▸ **Work instructions**
Please reproduce the entries below exactly from the line with "https://www.cavendishliteraryfestival.com/" through their last line, leaving out any pictures.

▸ **Provided data**
= = = = = = =

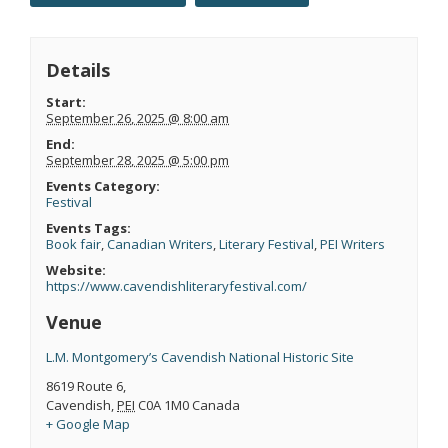
Details
Start:
September 26, 2025 @ 8:00 am
End:
September 28, 2025 @ 5:00 pm
Events Category:
Festival
Events Tags:
Book fair
,
Canadian Writers
,
Literary Festival
,
PEI Writers
Website:
https://www.cavendishliteraryfestival.com/
Venue
L.M. Montgomery’s Cavendish National Historic Site
8619 Route 6,
Cavendish
,
PEI
C0A 1M0
Canada
+ Google Map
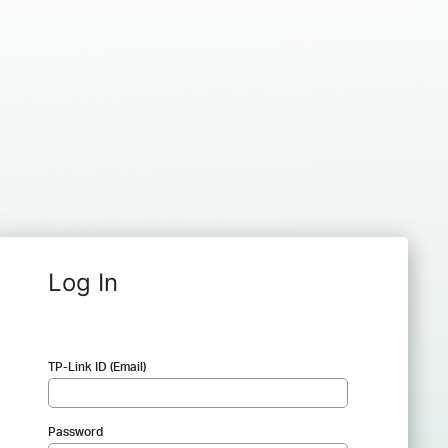
Log In
TP-Link ID (Email)
Password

= = = = = = =

▸ **Answer to this exercise**
https://www.cavendishliteraryfestival.com/
Venue
L.M. Montgomery’s Cavendish National Historic Site
8619 Route 6,
Cavendish
,
PEI
C0A 1M0
Canada
+ Google Map
Log In
TP-Link ID (Email)
Password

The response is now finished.